Je sais que mes propos en choqueront plus d’un. Mais nul ne saisit le paradoxe à réclamer sans cesse plus de liberté, à dire que le passé est réactionnaire et rétrograde, mais à attendre de l’Etat d’avoir prévu toutes les situations. Les parents et les profs ne doivent plus rien interdire, mais l’Etat doit nous secourir toutes les trois secondes. Ce communisme à la sauce twitter m’horripile, qui balaie d’un grand revers de pseudo bienveillance toutes les nuances, toutes les différences, toutes les catégories dans les problèmes humains. Pseudo bienveillance, pseudo tolérance, qui est en fait un cynisme irresponsable portant le masque de la naïveté, comme toutes les formes de cynisme exacerbé. Je crois que ce qui te choque, c’est que tu te dis que personne ne se demande la chose suivante : est-ce la personne âgée que l’on soulage, ou nos yeux si sensibles de nos jours à l’esthétique du spectacle inconvenant d’une personne “inutile”, pas glamour, qui a mal et nous renvoie à notre impuissance à l’aider et à la part de nous qui tôt ou tard s’est trouvée et se trouvera à nouveau, dépendante, malade, invalide, désorientée, incapable de communiquer sa pensée, perdant jusqu’à son sentiment d’identité.

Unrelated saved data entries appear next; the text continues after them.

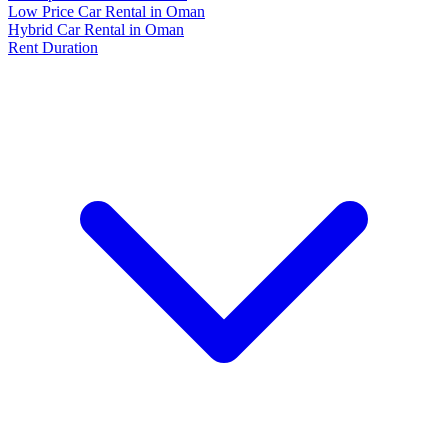
Low Price Car Rental in Oman
Hybrid Car Rental in Oman
Rent Duration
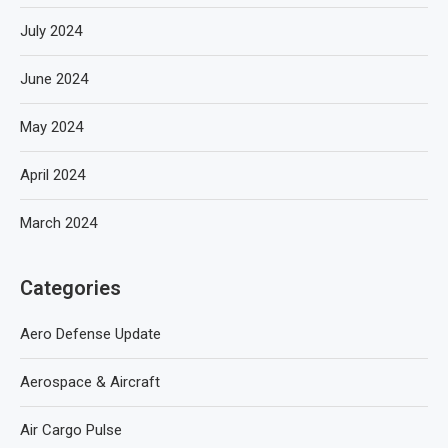
July 2024
June 2024
May 2024
April 2024
March 2024
Categories
Aero Defense Update
Aerospace & Aircraft
Air Cargo Pulse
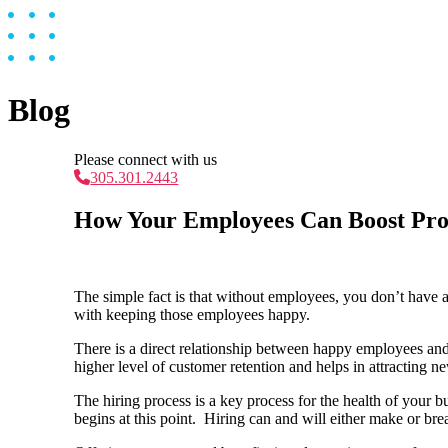
Blog
Please connect with us
305.301.2443
How Your Employees Can Boost Prof
The simple fact is that without employees, you don’t have a
with keeping those employees happy.
There is a direct relationship between happy employees and
higher level of customer retention and helps in attracting
The hiring process is a key process for the health of your
begins at this point. Hiring can and will either make or bre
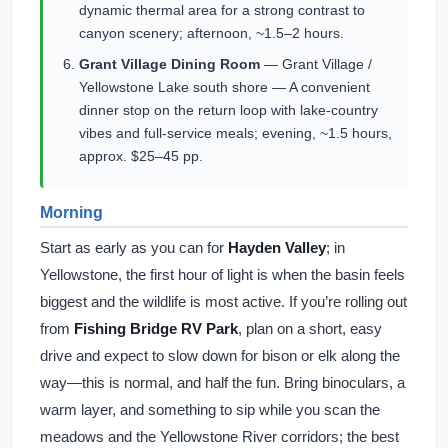
dynamic thermal area for a strong contrast to
canyon scenery; afternoon, ~1.5–2 hours.
Grant Village Dining Room
— Grant Village /
Yellowstone Lake south shore — A convenient
dinner stop on the return loop with lake-country
vibes and full-service meals; evening, ~1.5 hours,
approx. $25–45 pp.
Morning
Start as early as you can for
Hayden Valley
; in
Yellowstone, the first hour of light is when the basin feels
biggest and the wildlife is most active. If you’re rolling out
from
Fishing Bridge RV Park
, plan on a short, easy
drive and expect to slow down for bison or elk along the
way—this is normal, and half the fun. Bring binoculars, a
warm layer, and something to sip while you scan the
meadows and the Yellowstone River corridors; the best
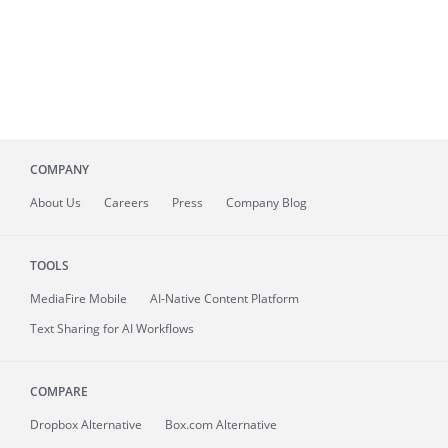
COMPANY
About
Us
Careers
Press
Company Blog
TOOLS
MediaFire
Mobile
AI-Native Content Platform
Text Sharing for AI Workflows
COMPARE
Dropbox Alternative
Box.com Alternative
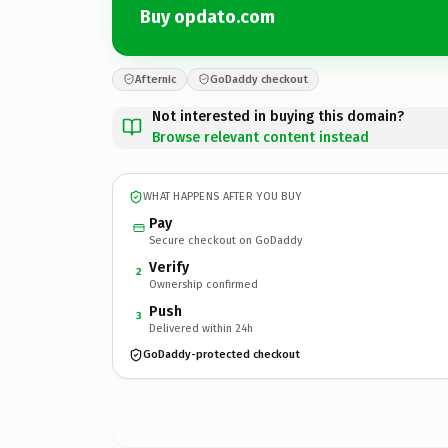
Buy opdato.com
Afternic
GoDaddy checkout
Not interested in buying this domain?
Browse relevant content instead
WHAT HAPPENS AFTER YOU BUY
Pay
Secure checkout on GoDaddy
Verify
2
Ownership confirmed
Push
3
Delivered within 24h
GoDaddy-protected checkout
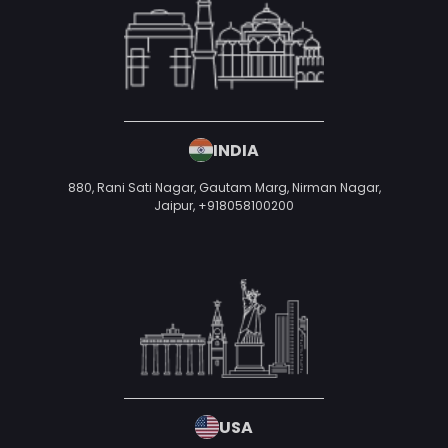
50 W San Fernando St, San Jose, CA 95113,
United States of America
UAE
P1-TH-099, Cherrywoods Phase 1, Al Yelaiss 1, Dubai, United Arab
Emirates,
+971 52 593 9552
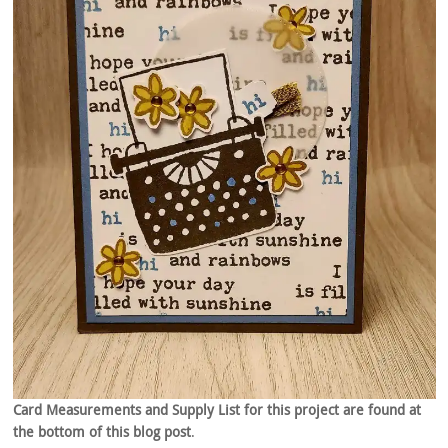
Card Measurements and Supply List for this project are found at
the bottom of this blog post
.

C’est nous d’abord. Comme pour les droits de l’homme, c’est d’abord à nous que nous faisons du bien, parce que vraiment, qu’est-ce qu’on est empathiques et épatants d’aller ainsi au-devant des besoins des autres.

Le deuxième élément qui te donne la nausée, c’est la disparition du sacré, cette béance qu’il y a dans le discours: après la météo et avant l’annonce d’un sélectionneur de foot, on vous parle de façon fort factuelle, opératoire et parfaitement neutre de l’avortement (magnez-vous de prendre vos comprimés mademoiselle, vous n’avez plus que deux semaines, après, c’est interdit : ah bon, bah j’y cours alors, des fois que ça deviendrait un bébé pendant mon sommeil) et de l’euthanasie, comme si c’était tout à fait banal, alors que bon sang, on est juste en train de parler de la vie et de la mort, et que par un déni affiché, revendiqué, on veut y appliquer “le traitement des affaires courantes”.
Sauf que c’est le début et la fin de tout, alors je sais bien que les formes, c’est fasciste, que la nov-langue sms et télé-réalité fait des émules, mais si l’Etat pouvait s’abstenir de parler lorsqu’il vide les choses du spirituel, cela ferait du bien au psychisme de nos enfants futurs adultes. Je parle ici du spirituel par opposition à matériel et non au sens de religieux.
Ce qui est choquant, c’est cette façon qu’ont politiques et journalistes d’évider, de creuser tout ce qui leur tombe sous la main, pour le réduire au concret et factuel, à l’immédiate frustration du “bébé arrivé un peu tôt” ou “il est devenu incontinent et harcèle sa voisine de chambre”. On semble avoir vraiment oublier que la vie n’est pas que paillettes, et qu’il fut un temps où l’on savait bien que le vieillard après avoir grandi, travaillé, fait naître, transmis, déclinait et redevenait une charge, pour les enfants qu’il avait fait naître. Bébés pas nés, et vieux avortés, morts avant d’être ridés, suicidés après la dernière injection de botox !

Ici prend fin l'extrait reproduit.